Sigitas Brazinskas, international development consultant

“After a challenging period and global changes, finally it is expected that the CAI will balance the trends between earlier dominated globalization and the currently under COVID-19 impact emerging regionalization when countries start doing more business with neighbours. The CAI includes a very important and historically sensitive chapter regarding intellectual property. This will eliminate or allow parties to foresee possible disputes at a large scale. It also anticipates areas where CAI is not applied, what subsidies can be used, and how disputes can be negotiated. The agreement includes essential principles and complies to EU policy in terms of green economy, climate change, and corporate social responsibility. Therefore, as a pioneer and a strong player in these spheres, the EU will be able to act on the global scene, transfer knowledge and technologies and make a tremendous positive impact on global situation improvement and business growth.”

 

How will this agreement impact the development sector in China?

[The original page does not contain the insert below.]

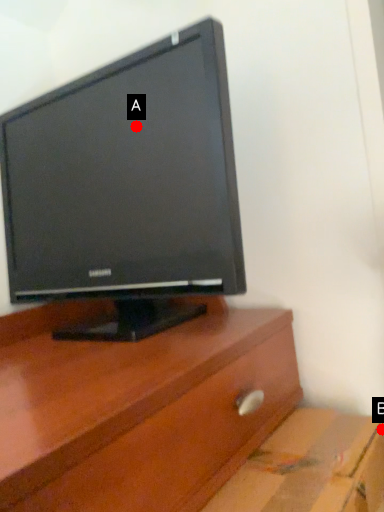 Question: Two points are circled on the image, labeled by A and B beside each circle. Which point is farther from the camera taking this photo?

Choices:
 (A) A is further
 (B) B is further

Answer: (A)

Emilio Laguillo, Lawyer and Senior consultant

“Both parties commit themselves to pursue sustainable development, including economic, social, and environmental development dimensions in their investment relationship. In areas such as private sector development, it should be expected an increase of corporate social responsibility activities aligned with international principles and guidelines (UN Global Compact, etc.), enactment of ILO’s labor standards, and finally, more participation from the public and other stakeholders in the implementation of sustainable development measures for which CAI lays down some provisions. Environment protection and climate change is another area where the parties make commitments. China should implement the Paris Agreement and its Nationally Determined Contributions. Projects in environmental goods and services as well as climate change mitigation and adaptation are encouraged, as well as the setting up of policy frameworks favorable to climate-friendly technologies. Finally, and relevant for development practitioners, there is a treaty reservation made by China regarding foreign non-profit organizations. When conducting temporary activities in China, they must cooperate with domestic entities for a term of no more than a year. They cannot establish representative branches in China unless approved and, if approved to be established in China, their senior representative must be a Chinese citizen.”

 

Dr. Manfred Manthey, retired Professor of International Management, Pforzheim University/Germany

“For the first time, China has also agreed on ambitious sustainable development issues, including commitments against forced labor to ratify the relevant conventions of the International Labor Organization (ILO) as well as to implement the Paris Climate Agreement. The package also includes the establishment of a Sustainability Working Group that will report directly to the Joint Committee at the Senior Vice President level on the progress of the Sustainability Chapter implementation. The Sustainability Chapter could have a significant impact on the Chinese development sector with job opportunities for labor and “Green Technology” experts. Due to political reasons, the CAI has not so far been ratified.”

 

 

Sigitas Brazinskas, international development consultant

“The CAI will facilitate the development sector not only in China but more importantly in neighbouring countries as well. Transport links and infrastructure development are an inseparable sphere of investments and trade. One of the great examples could be the future revival of former routes such as the Silk Road through Central Asian countries. Therefore, development is expected to be manifold in terms of countries and areas involving infrastructure, energy supply, roads, border crossings and control, customs operations, overall security, digitalization, capacity building, and others. Landlocked countries and regions will gain through better access to markets and trade and diminishing trade barriers. It is expected the development sector will be needed for various competences and will make a tremendous impact on cooperation facilitation.”